FTSE 250 incumbent Grafton Group (LSE:GFTU) has seen its shares fall considerably in recent months. Could now be a good time to add the shares to my holdings for a longer-term recovery as well as increased returns? Let’s take a closer look.
Home improvement business
As a quick reminder, Grafton is the largest home improvement retailer in Ireland with over 35 locations. It also has an online store but the business has a diversified offering with distribution and manufacturing arms that provide products in the UK too.
So what’s happening with Grafton shares currently? Well, as I write, they’re trading for 813p. At this time last year, the stock was trading for 1,237p, which is a 34% drop over a 12-month period.
To buy or not to buy
So what are the pros and cons of me buying the shares?

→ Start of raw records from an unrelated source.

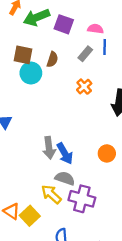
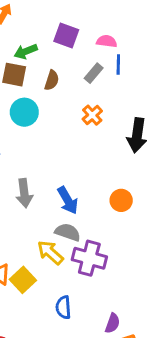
green arrow: (37, 17) -> (26, 51), moved, size x0.7
cyan circle: (31, 73) -> (24, 112), moved
gray arrow: (49, 148) -> (24, 193), moved

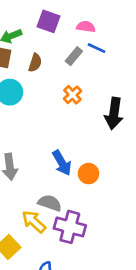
blue line: (118, 64) -> (97, 48), turned -66
blue arrow: (68, 200) -> (62, 163), moved
orange circle: (121, 200) -> (89, 174), moved

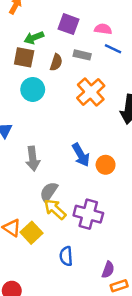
gray rectangle: (74, 56) -> (82, 55), moved, turned 63
orange cross: (72, 95) -> (91, 92), size x1.6
gray semicircle: (50, 203) -> (49, 192), moved, turned -75

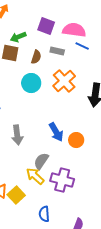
pink semicircle: (103, 29) -> (74, 30), size x1.6
cyan circle: (33, 89) -> (31, 83), moved
gray semicircle: (49, 192) -> (41, 161), moved

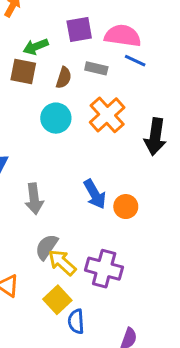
purple square: (46, 26) -> (79, 30), turned -30
gray semicircle: (41, 161) -> (47, 247), moved
yellow square: (16, 195) -> (57, 300), moved

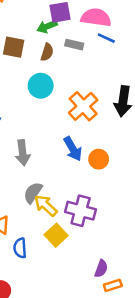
green arrow: (36, 47) -> (47, 26), moved
orange cross: (107, 115) -> (83, 106), moved
yellow square: (57, 300) -> (56, 235), moved
blue semicircle: (76, 321) -> (20, 248), moved

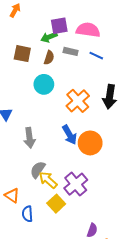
blue line: (106, 38) -> (96, 56), moved
orange circle: (99, 159) -> (90, 143), size x1.5
purple cross: (81, 211) -> (76, 184), turned 35

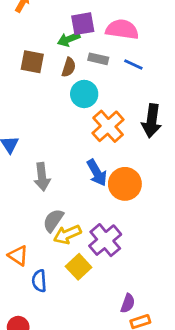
cyan circle: (44, 84) -> (84, 94), moved
yellow arrow: (48, 180) -> (67, 234), turned -66

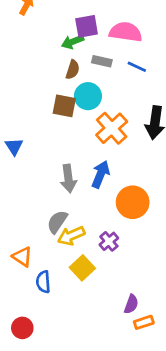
brown square: (32, 62) -> (64, 106), moved
blue arrow: (97, 173) -> (101, 174), turned -128
gray arrow: (42, 177) -> (68, 179), moved
orange circle: (125, 184) -> (133, 202), moved
purple cross: (105, 240) -> (109, 241), size x0.6

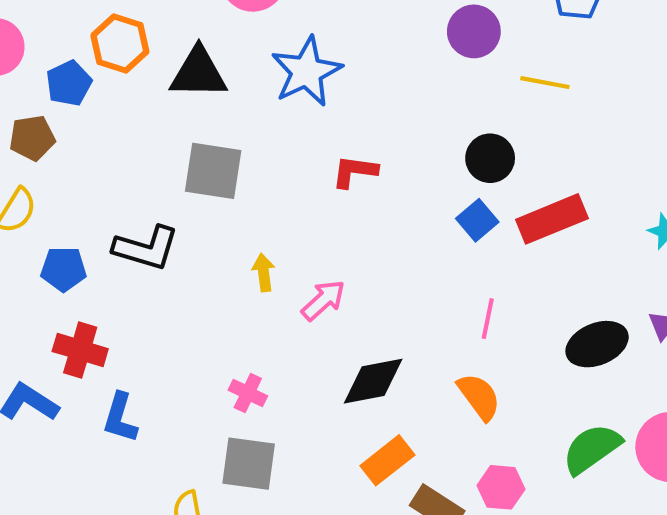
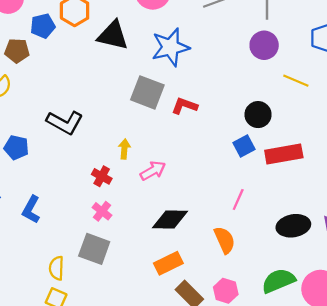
gray square: (213, 171) -> (147, 92), moved
blue pentagon: (64, 269) -> (16, 147), moved
red cross: (80, 350) -> (102, 176), moved, size x0.7

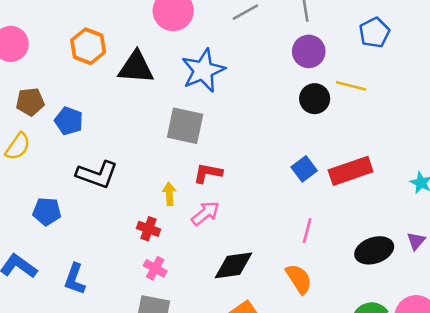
blue pentagon: (43, 26) -> (69, 121), moved, turned -30
red L-shape: (184, 106) -> (208, 173), moved
black circle: (258, 115) -> (315, 99), moved

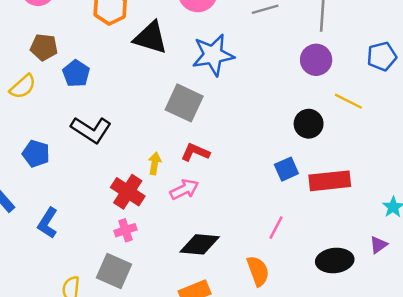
black circle: (315, 99) -> (309, 124), moved
red cross: (149, 229) -> (128, 192), size x1.5
purple triangle: (416, 241) -> (378, 245), moved
pink cross: (155, 268) -> (125, 230), turned 30

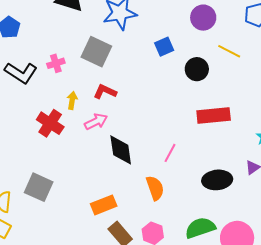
blue square: (286, 169) -> (164, 47), moved
pink cross: (125, 230) -> (56, 63), moved
black diamond: (200, 244) -> (121, 150), moved, turned 76

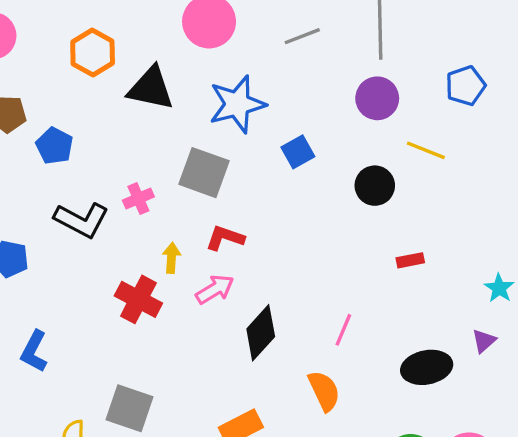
blue square: (164, 47) -> (298, 152), moved
red rectangle: (214, 115) -> (410, 260), size x0.5
black diamond: (121, 150) -> (261, 333), turned 56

FOR: Investor sentiment for long-term returns around home improvement and building stocks is positive. This is closely linked to the fact that demand for homes is outstripping supply. Government initiatives, as well as private companies, are looking to boost the number of homes being built. Firms like Grafton could experience heightened demand for their products across all its divisions. This could boost performance and returns.
AGAINST: Soaring inflation has led to a spike in the rising cost of raw materials. This has had a material impact on the building trade. With costs rising, profit margins are being squeezed. This could have a detrimental impact on Grafton and its performance. Less profit could mean less to return to shareholders as well as less cash for growth initiatives. The supply chain crisis is also an issue too, which could affect operations and sales. After all, Grafton can’t sell products if it is unable to get hold of them from its suppliers.
FOR: I understand that past performance is not a guarantee of the future. However, looking back, Grafton has a decent track record of consistent revenue and profit generation. Furthermore, at current levels, the shares would boost my passive income stream through dividend payments. Its current yield stands at 3.7%. This is higher than the FTSE 250 average of under 2%. I do understand that dividends are not guaranteed. Finally, the shares have a price-to-earnings ratio of eight, which makes them look good value for money.
AGAINST: Competition in the home improvement and building sector is intense. Many firms are trying to capitalise on favourable market conditions and offer the best prices as well as products. Grafton could see its performance and returns affected if other home improvement businesses are able to win new business more often and dominate the market.
A FTSE 250 stock I would buy
Weighing up the pros and cons, I would buy Grafton shares for my holdings. Based on current market factors, and the race to build lots of new homes, I believe most home improvement businesses will benefit. Grafton is a large name with a diversified business model which helps me make my decision. Furthermore, dividends and its cheap share price help boost my bull case.